The following is a curriculum for high schools developed at the International School for Holocaust Studies at Yad Vashem, focusing on the “Auschwitz Album.” Please read the material, and then address the questions in the assignment. The relevant reading is featured in this curriculum, and will not appear as a separate reading file.
Objectives
- Learn about Auschwitz through a photograph album of historical and personal value. This unique document depicts a Jewish transport to Auschwitz-Birkenau.
- Learn about the experiences and fates of Jews deported to the Auschwitz death camp.
- Learn about the rapid dehumanization process that transformed ordinary people into inmates.
- In examining the details in many of the album’s photos, we hope to restore some of the Jews’ dignity, which the Germans brutally stripped from those they had slated for death.
- Study about Nazi ideology, German anti-Jewish policies, and the “Final Solution.”
- Learn about German attempts to maintain secrecy regarding their plans to destroy the Jewish people.
This is an interdisciplinary unit combining the album’s photos, documentation, and testimonies.

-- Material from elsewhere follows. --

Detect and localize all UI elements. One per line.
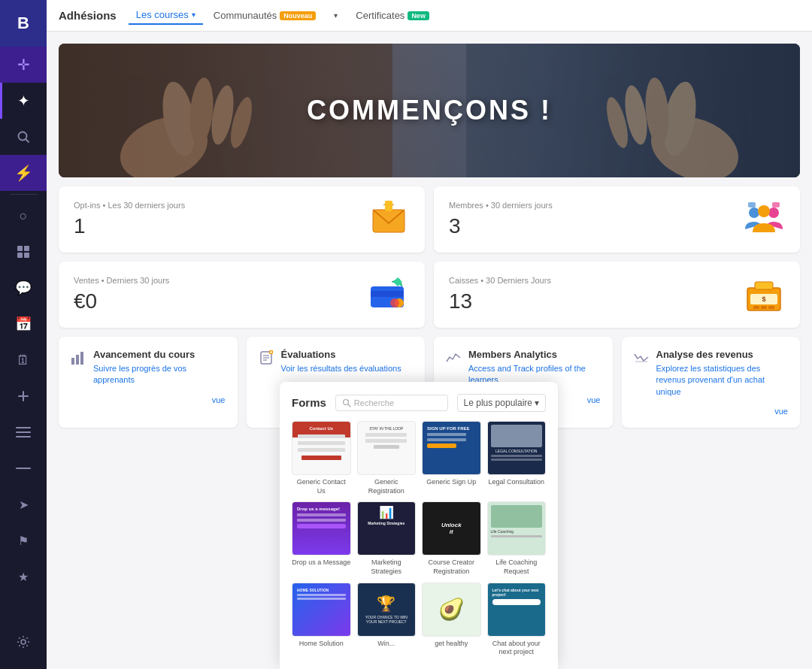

Pedagogically, it demonstrate the importance of using multiple tools to present the events that took place at Auschwitz-Birkenau.
This educational unit is based on 207 photographs of the Bilke Jewish community and the Jacob family. This collection of documents is known as the “Auschwitz Album” or the “Lili Jacob Album.” The photos were taken in Auschwitz-Birkenau in May or the beginning of June 1944 and accidentally found by Holocaust survivor Lili Jacob at the time of liberation.

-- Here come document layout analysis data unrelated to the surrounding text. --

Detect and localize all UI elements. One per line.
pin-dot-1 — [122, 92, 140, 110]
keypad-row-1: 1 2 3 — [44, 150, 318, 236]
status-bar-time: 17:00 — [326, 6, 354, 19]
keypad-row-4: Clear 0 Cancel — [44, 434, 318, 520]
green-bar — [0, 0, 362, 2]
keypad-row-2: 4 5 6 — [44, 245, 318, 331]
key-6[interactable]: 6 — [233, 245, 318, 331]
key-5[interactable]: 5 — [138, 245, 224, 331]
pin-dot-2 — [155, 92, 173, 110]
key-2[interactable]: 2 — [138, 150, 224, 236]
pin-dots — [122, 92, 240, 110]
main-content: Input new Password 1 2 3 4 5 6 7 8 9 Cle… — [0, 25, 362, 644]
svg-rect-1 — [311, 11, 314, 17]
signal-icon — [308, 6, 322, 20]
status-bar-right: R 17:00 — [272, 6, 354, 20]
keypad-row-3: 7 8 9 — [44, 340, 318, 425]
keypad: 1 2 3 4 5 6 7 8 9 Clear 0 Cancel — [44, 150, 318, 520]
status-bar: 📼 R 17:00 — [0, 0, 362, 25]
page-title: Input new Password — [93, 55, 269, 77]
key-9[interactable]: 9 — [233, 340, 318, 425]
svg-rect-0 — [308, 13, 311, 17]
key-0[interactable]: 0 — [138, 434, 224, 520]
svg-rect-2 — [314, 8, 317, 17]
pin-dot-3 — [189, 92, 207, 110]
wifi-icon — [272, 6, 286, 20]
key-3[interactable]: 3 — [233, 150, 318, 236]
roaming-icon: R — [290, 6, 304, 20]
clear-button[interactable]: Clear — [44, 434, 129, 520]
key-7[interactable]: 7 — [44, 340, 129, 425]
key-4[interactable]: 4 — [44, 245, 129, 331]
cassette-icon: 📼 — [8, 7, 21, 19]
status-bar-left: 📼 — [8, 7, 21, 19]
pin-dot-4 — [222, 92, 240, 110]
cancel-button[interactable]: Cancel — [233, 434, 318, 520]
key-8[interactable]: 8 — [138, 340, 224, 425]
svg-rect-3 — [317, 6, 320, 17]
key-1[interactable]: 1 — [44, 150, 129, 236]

The photos were taken for unknown reasons by two German SS photographers, Ernst Hoffmann and Bernhard Walter, whose task was to take ID photos and fingerprints of the inmates. In teaching the unit we must emphasize the role and identity of the photographers, and make use of additional sources in order to gain a more complete picture of the camp’s function as part of the “Final Solution.”
The subject of the Nazi concentration and extermination camps is one of the most difficult to teach. Lessons are often rife with photographs and testimonies that depict corpses and horrific scenes. By contrast, the Auschwitz Album contains faces of living Jews, even if only a short time before their deaths.

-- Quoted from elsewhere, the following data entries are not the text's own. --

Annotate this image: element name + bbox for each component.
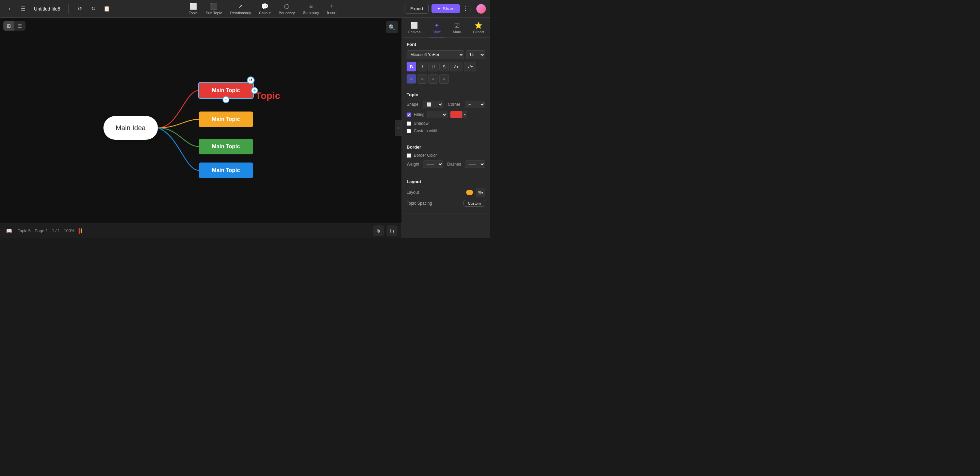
main-area: ⊞ ☰ 🔍 › Select Topic xyxy=(0,18,490,238)
export-button[interactable]: Export xyxy=(404,4,429,14)
italic-button[interactable]: I xyxy=(417,62,427,71)
brand-mark xyxy=(79,228,82,234)
topic-2-text: Main Topic xyxy=(212,116,240,122)
back-button[interactable]: ‹ xyxy=(4,3,15,14)
boundary-icon: ⬡ xyxy=(284,3,290,10)
callout-icon: 💬 xyxy=(261,3,269,10)
toolbar-relationship[interactable]: ↗ Relationship xyxy=(231,3,251,15)
shape-label: Shape xyxy=(407,102,418,107)
filling-type-select[interactable]: — xyxy=(427,111,447,118)
topic-1-text: Main Topic xyxy=(212,87,240,94)
strikethrough-button[interactable]: S xyxy=(439,62,449,71)
canvas-area[interactable]: ⊞ ☰ 🔍 › Select Topic xyxy=(0,18,401,238)
rotate-handle[interactable]: ↺ xyxy=(247,76,255,84)
clipart-tab-label: Clipart xyxy=(473,30,484,34)
tab-canvas[interactable]: ⬜ Canvas xyxy=(404,21,424,37)
redo-button[interactable]: ↻ xyxy=(88,3,99,14)
avatar xyxy=(476,4,486,14)
page-info: 1 / 1 xyxy=(52,228,60,233)
layout-section: Layout Layout ⊞▾ Topic Spacing Custom xyxy=(402,175,490,214)
toolbar-subtopic[interactable]: ⬛ Sub Topic xyxy=(205,3,222,15)
shape-select[interactable]: ⬜ xyxy=(423,101,443,108)
search-icon: 🔍 xyxy=(388,24,395,30)
tab-style[interactable]: ✦ Style xyxy=(429,21,444,37)
font-section: Font Microsoft YaHei 14 B I U S A▾ 🖌▾ ≡ … xyxy=(402,38,490,88)
layout-control: ⊞▾ xyxy=(466,188,485,197)
align-left-button[interactable]: ≡ xyxy=(407,74,416,84)
font-size-select[interactable]: 14 xyxy=(466,50,485,59)
collapse-panel-button[interactable]: › xyxy=(395,120,401,136)
shadow-checkbox[interactable] xyxy=(407,121,411,126)
text-color-button[interactable]: A▾ xyxy=(450,62,463,71)
undo-button[interactable]: ↺ xyxy=(74,3,85,14)
highlight-button[interactable]: 🖌▾ xyxy=(464,62,476,71)
mark-tab-label: Mark xyxy=(453,30,461,34)
filling-checkbox[interactable] xyxy=(407,113,411,117)
font-family-select[interactable]: Microsoft YaHei xyxy=(407,50,464,59)
bottom-plus-button[interactable]: + xyxy=(223,96,229,103)
view-toggle: ⊞ ☰ xyxy=(3,21,25,30)
font-section-title: Font xyxy=(407,42,485,47)
card-view-btn[interactable]: ⊞ xyxy=(3,21,14,30)
layout-row: Layout ⊞▾ xyxy=(407,188,485,197)
topic-spacing-label: Topic Spacing xyxy=(407,201,432,206)
corner-select[interactable]: ⌐ xyxy=(465,101,485,108)
weight-label: Weight xyxy=(407,162,419,167)
topic-node-1[interactable]: Main Topic ↺ + + xyxy=(199,83,253,98)
fill-color-dropdown[interactable]: ▾ xyxy=(463,111,467,118)
topic-icon: ⬜ xyxy=(189,3,197,10)
mouse-mode-button[interactable]: 🖱 xyxy=(373,225,384,236)
mark-tab-icon: ☑ xyxy=(454,22,460,29)
pages-button[interactable]: 📖 xyxy=(4,226,14,236)
list-view-btn[interactable]: ☰ xyxy=(14,21,25,30)
tab-clipart[interactable]: ⭐ Clipart xyxy=(470,21,488,37)
topic-node-3[interactable]: Main Topic xyxy=(199,139,253,154)
right-plus-button[interactable]: + xyxy=(251,87,258,94)
paste-button[interactable]: 📋 xyxy=(102,3,112,14)
brand-stripe-2 xyxy=(81,228,82,233)
align-center-button[interactable]: ≡ xyxy=(417,74,427,84)
topic-spacing-custom-button[interactable]: Custom xyxy=(463,200,485,207)
border-color-row: Border Color xyxy=(407,153,485,158)
custom-width-label: Custom width xyxy=(414,129,439,133)
shape-row: Shape ⬜ Corner ⌐ xyxy=(407,101,485,108)
toolbar-summary[interactable]: ≡ Summary xyxy=(303,3,319,14)
underline-button[interactable]: U xyxy=(428,62,438,71)
tab-mark[interactable]: ☑ Mark xyxy=(450,21,465,37)
align-row: ≡ ≡ ≡ ≡ xyxy=(407,74,485,84)
share-label: Share xyxy=(443,6,455,11)
canvas-tab-icon: ⬜ xyxy=(410,22,418,29)
custom-width-checkbox[interactable] xyxy=(407,129,411,133)
toolbar-boundary[interactable]: ⬡ Boundary xyxy=(279,3,295,15)
bold-button[interactable]: B xyxy=(407,62,416,71)
divider2 xyxy=(118,4,118,14)
toolbar-topic[interactable]: ⬜ Topic xyxy=(189,3,198,15)
dashes-label: Dashes xyxy=(447,162,461,167)
fill-color-swatch[interactable] xyxy=(450,111,463,118)
canvas-search-button[interactable]: 🔍 xyxy=(386,21,398,33)
canvas-tab-label: Canvas xyxy=(408,30,421,34)
align-justify-button[interactable]: ≡ xyxy=(439,74,449,84)
border-color-checkbox[interactable] xyxy=(407,153,411,158)
menu-button[interactable]: ☰ xyxy=(18,3,29,14)
main-idea-node[interactable]: Main Idea xyxy=(103,116,158,140)
shape-control: ⬜ xyxy=(423,101,443,108)
dashes-select[interactable]: —— xyxy=(465,160,485,168)
topic-node-4[interactable]: Main Topic xyxy=(199,162,253,178)
toolbar-insert-label: Insert xyxy=(327,11,337,14)
weight-select[interactable]: —— xyxy=(423,160,443,168)
fn-button[interactable]: fn xyxy=(387,225,398,236)
bottom-bar: 📖 Topic 5 Page-1 1 / 1 100% 🖱 fn xyxy=(0,223,401,238)
clipart-tab-icon: ⭐ xyxy=(475,22,482,29)
layout-select-button[interactable]: ⊞▾ xyxy=(476,188,485,197)
share-button[interactable]: ✦ Share xyxy=(431,4,460,13)
toolbar-right: Export ✦ Share ⋮⋮ xyxy=(404,3,486,14)
align-right-button[interactable]: ≡ xyxy=(428,74,438,84)
apps-button[interactable]: ⋮⋮ xyxy=(463,3,474,14)
toolbar-callout[interactable]: 💬 Callout xyxy=(259,3,270,15)
topic-node-2[interactable]: Main Topic xyxy=(199,111,253,127)
brand-stripe-1 xyxy=(79,228,80,234)
toolbar-insert[interactable]: + Insert xyxy=(327,3,337,14)
share-icon: ✦ xyxy=(437,6,441,11)
layout-color-indicator xyxy=(466,190,473,195)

The pedagogical rationale of the International School for Holocaust Studies at Yad Vashem stresses the importance of focusing on individuals during the Holocaust. Therefore, we stress the humanity of those who became victims, and not their victimhood.
One of the leading principles of Yad Vashem’s educational philosophy is to create empathy with the survivors as well as the victims. We therefore focus on students’ emotions and how they relate to this material.
The unit is divided into two lessons.
- Lesson I of this curriculum concentrates on the Auschwitz Album as a type of family album, because when Lili Jacob found it after the war, it contained photographs of her brothers and grandfather. For Lili, these were the only family portraits that remained after the war, and she may therefore consider it a type of family album. Additionally, it looks like a family album in its composition with captions and individually pasted photographs. For the survivors of the Holocaust, each photo of family members is precious. Many survivors lost all loved ones, and the only trace left might be a small picture which somehow survived or was sent abroad before the war. In their testimonies, survivors often recall how everything was taken from them upon arrival in the camp, unless they had succeeded in hiding a small photo. Unfortunately, there are thousands of Holocaust survivors with no visual memory of their relatives, since not even a single photo remained. In Auschwitz, all photo albums, books, personal documents, and other materials, were burned in a special oven located in crematorium Building II.
Surviving photographs, irrelevant of their origin, enable us to see the human beings behind the statistics.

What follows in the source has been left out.